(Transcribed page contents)
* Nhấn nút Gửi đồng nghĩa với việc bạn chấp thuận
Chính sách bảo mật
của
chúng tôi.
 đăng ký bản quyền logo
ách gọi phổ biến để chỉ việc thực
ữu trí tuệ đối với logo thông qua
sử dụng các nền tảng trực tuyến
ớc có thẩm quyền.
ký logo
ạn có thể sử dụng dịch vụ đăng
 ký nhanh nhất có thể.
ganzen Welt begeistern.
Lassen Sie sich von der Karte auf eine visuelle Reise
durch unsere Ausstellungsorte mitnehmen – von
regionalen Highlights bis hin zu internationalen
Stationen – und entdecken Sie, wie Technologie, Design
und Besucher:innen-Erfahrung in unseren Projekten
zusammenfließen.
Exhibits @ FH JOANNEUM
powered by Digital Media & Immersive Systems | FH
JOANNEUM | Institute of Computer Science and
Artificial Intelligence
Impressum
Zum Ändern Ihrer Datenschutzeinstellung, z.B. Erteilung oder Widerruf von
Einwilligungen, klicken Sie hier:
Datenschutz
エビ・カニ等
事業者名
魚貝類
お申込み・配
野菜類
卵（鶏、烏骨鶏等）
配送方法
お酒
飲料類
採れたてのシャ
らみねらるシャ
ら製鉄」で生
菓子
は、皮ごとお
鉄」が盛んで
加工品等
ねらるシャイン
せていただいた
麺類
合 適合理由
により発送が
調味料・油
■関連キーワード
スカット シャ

> **About this task**
Copy all lines from the data above that contain the word "quyền".

> **Answer box**
 đăng ký bản quyền logo
ớc có thẩm quyền.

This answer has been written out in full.